Earlier in 2006, following a bankruptcy filing, Musicland Holding Corp.,
which owned the Sam Goody chain, closed 500 of its 900 locations. And
recently, Trans World Entertainment Corp., which operates the FYE and
Coconuts chains, among others, began closing 134 of its 1,087 locations.
But even at the outlets that are still open, business has suffered.
Executives at Trans World, based in Albany, N.Y., told analysts earlier this
month that sales of music at its stores declined 14% in the last quarter
of 2006. For the year, music represented just 44% of the company's sales,
down from 54% in 2005. For the final quarter of the year, music
represented just 38% of its sales.
Joe Nardone Jr., who owns the independent 10-store
Gallery of Sound chain in Pennsylvania, says he is trying to make up for
declining sales of new music by emphasizing used CDs, which he calls "a
more consistent business." For now, though, he says used discs represent
less than 10% of his business -- not nearly enough to offset the declines.

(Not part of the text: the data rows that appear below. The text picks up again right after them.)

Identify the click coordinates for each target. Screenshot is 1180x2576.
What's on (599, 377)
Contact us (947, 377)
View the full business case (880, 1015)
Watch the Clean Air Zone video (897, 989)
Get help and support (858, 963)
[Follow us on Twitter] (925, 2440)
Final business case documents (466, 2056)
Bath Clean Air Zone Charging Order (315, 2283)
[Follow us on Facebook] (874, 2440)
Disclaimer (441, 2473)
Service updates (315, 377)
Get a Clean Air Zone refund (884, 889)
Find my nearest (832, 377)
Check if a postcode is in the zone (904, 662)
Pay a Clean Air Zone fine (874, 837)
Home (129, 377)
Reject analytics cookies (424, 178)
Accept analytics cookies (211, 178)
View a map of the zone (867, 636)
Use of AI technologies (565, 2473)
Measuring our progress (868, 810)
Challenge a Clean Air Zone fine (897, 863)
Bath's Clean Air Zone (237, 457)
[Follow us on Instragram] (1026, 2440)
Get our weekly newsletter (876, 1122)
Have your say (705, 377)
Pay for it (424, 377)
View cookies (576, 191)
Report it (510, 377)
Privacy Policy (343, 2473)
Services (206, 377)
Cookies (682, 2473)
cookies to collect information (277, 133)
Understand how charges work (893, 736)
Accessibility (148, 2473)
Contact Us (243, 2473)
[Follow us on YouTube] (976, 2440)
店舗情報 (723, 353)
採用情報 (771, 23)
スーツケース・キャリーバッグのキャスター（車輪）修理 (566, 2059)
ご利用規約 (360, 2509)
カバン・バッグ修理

Retailers and others say record labels have failed to deliver big sellers.
And even the hits aren't what they used to be. Norah Jones's "Not Too Late"
has sold just shy of 1.1 million copies since it was released six weeks ago.
Her previous album, "Feels Like Home," sold more than 2.2. million copies in
the same period after its 2004 release. "Even when you have a good release
like Norah Jones, maybe the environment is so bad you can't turn it
around," says Richard Greenfield, an analyst at
Pali Research.
Meanwhile, with music sales sliding for the first time even at some
big-box chains, Best Buy has been quietly reducing the floor space it
dedicates to music, according to music-distribution executives.
Whether Wal-Mart and others will follow suit isn't clear, but if they do it
could spell more trouble for the record companies. The big-box chains already
stocked far fewer titles than did the fading specialty retailers. As a
result, it is harder for consumers to find and purchase older titles in stores.